RECORDED INFORMATION:
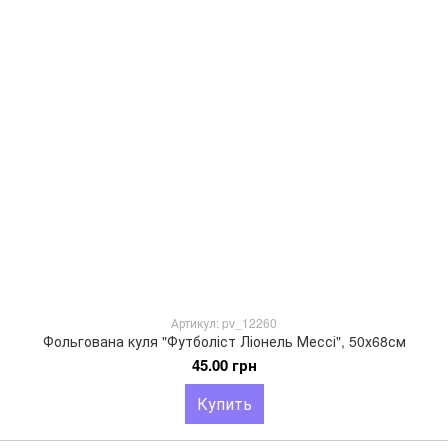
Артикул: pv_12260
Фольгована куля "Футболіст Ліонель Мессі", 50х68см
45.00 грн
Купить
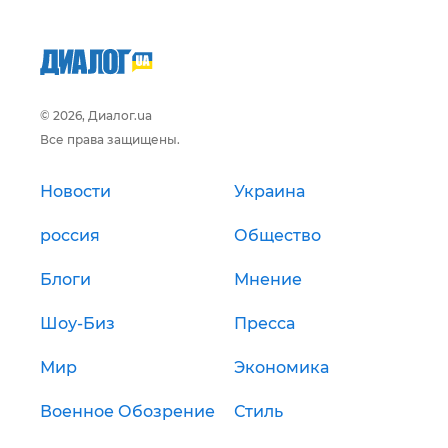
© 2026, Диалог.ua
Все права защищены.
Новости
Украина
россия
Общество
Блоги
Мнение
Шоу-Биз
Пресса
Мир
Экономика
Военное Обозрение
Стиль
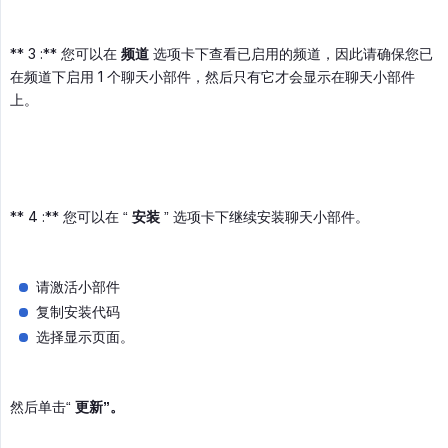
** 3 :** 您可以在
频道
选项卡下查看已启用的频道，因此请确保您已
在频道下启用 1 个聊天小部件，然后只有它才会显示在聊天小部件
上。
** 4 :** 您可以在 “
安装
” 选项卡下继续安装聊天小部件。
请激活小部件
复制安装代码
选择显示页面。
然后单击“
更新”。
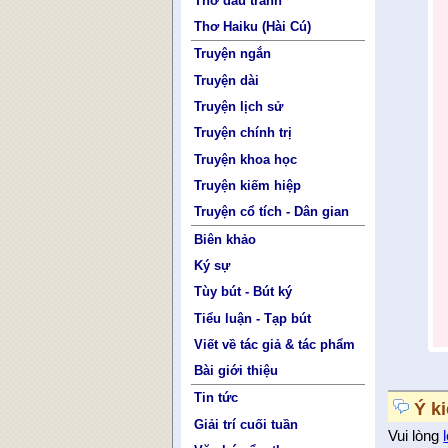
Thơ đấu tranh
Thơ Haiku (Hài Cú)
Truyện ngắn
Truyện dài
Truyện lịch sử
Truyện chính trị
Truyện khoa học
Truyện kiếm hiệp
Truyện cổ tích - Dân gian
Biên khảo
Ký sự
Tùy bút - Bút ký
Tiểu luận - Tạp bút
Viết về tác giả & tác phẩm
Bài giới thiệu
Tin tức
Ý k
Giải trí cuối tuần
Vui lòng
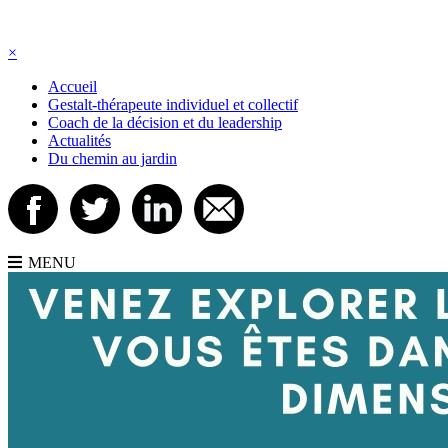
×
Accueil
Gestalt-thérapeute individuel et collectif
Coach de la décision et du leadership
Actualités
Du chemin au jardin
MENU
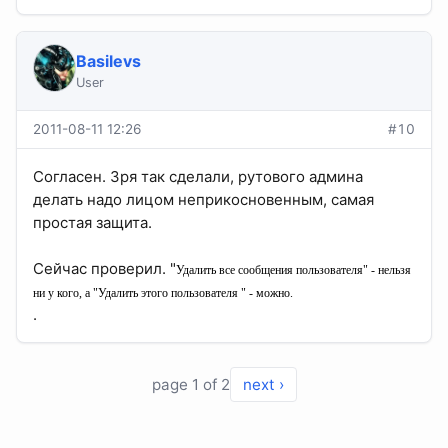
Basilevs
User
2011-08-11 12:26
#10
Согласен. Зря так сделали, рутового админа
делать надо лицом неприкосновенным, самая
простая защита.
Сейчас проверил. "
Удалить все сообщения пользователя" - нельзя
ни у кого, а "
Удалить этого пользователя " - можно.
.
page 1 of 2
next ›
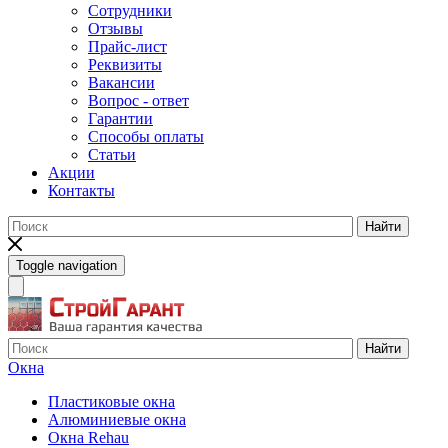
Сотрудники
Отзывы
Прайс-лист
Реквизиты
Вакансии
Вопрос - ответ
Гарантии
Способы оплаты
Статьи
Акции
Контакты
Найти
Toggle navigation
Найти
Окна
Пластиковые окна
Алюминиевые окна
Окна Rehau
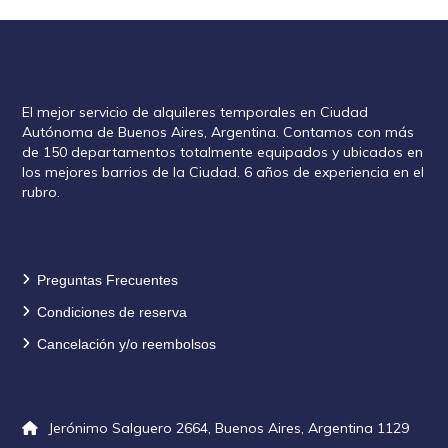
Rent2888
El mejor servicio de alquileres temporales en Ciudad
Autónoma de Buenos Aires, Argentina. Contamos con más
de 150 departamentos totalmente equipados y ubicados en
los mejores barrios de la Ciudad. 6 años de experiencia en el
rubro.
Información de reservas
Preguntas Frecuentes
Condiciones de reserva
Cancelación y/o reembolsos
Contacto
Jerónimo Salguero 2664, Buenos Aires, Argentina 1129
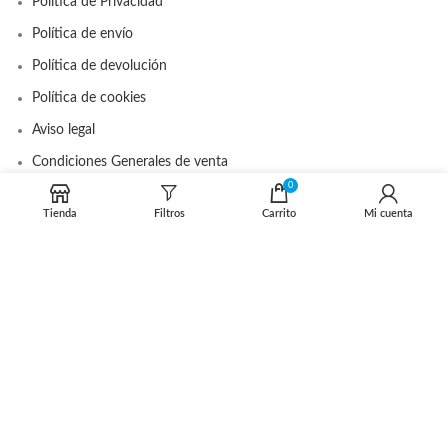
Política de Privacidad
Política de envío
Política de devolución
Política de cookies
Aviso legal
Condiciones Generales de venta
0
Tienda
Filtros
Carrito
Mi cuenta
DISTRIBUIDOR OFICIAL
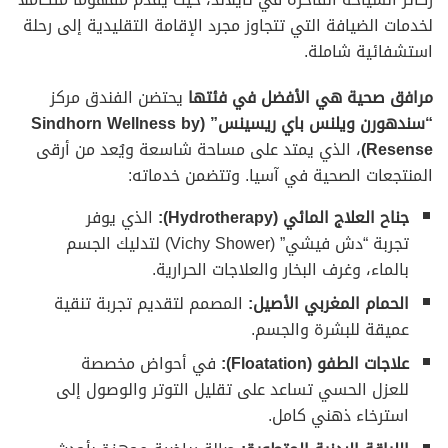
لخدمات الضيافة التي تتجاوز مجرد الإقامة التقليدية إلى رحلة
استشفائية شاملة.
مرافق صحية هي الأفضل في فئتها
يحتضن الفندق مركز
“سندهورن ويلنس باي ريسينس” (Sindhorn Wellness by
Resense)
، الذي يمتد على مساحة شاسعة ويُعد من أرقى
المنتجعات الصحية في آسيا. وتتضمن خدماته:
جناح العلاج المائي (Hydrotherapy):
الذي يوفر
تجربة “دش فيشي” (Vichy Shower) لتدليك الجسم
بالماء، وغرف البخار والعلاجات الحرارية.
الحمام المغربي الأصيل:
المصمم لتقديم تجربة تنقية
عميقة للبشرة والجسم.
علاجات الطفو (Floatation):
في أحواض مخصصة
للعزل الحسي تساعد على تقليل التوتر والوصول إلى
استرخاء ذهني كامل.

PROBLEM TO SOLVE: In the material above, find each line that has the string "تجربة" and return it.

RESULT OF THE EXERCISE:
تجربة “دش فيشي” (Vichy Shower) لتدليك الجسم
المصمم لتقديم تجربة تنقية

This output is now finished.